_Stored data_
○ ○ ○ ○ ○
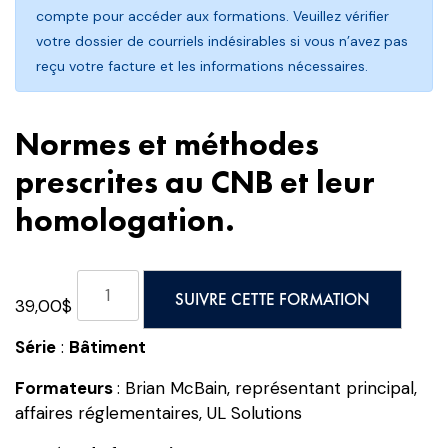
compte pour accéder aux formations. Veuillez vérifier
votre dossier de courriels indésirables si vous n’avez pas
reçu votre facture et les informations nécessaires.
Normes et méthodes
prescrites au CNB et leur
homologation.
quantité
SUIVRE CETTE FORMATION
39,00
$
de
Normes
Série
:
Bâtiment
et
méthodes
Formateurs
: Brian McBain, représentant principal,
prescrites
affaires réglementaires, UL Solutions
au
○ ○ ○ ○ ○
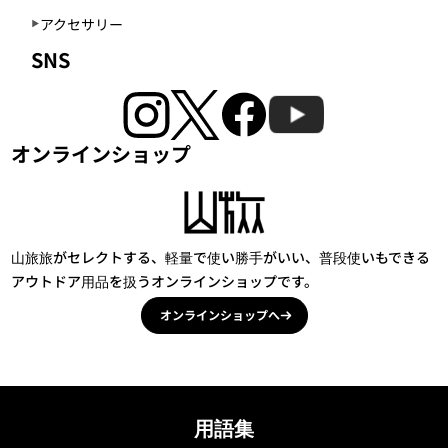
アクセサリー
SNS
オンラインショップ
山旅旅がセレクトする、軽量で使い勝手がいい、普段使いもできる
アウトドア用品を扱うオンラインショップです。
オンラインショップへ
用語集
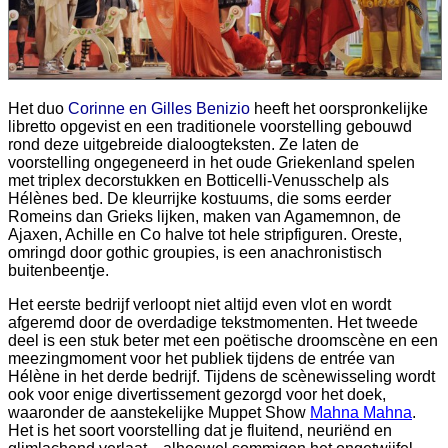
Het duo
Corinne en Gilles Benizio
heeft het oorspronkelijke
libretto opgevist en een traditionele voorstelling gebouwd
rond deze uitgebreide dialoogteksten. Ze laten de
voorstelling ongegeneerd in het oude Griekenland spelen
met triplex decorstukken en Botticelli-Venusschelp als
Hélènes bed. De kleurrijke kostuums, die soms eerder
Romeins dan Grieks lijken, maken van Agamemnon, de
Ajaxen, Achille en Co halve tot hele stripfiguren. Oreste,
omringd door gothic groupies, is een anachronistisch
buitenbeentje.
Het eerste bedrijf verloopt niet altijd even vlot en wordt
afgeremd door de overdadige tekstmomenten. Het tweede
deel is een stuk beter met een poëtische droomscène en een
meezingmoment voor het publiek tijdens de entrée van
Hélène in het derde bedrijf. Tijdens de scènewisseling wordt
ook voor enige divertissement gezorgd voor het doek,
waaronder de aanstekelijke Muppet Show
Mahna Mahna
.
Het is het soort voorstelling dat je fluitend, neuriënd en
○ ○ ○ ○ ○
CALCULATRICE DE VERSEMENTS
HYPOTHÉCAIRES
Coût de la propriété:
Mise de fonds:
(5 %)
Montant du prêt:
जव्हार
○ ○ ○ ○ ○
A word-for-word copy of the lines above from the one with "rond deze uitgebreide" through the one with "Ajaxen, Achille en", inclusive, is the only output wanted.

rond deze uitgebreide dialoogteksten. Ze laten de
voorstelling ongegeneerd in het oude Griekenland spelen
met triplex decorstukken en Botticelli-Venusschelp als
Hélènes bed. De kleurrijke kostuums, die soms eerder
Romeins dan Grieks lijken, maken van Agamemnon, de
Ajaxen, Achille en Co halve tot hele stripfiguren. Oreste,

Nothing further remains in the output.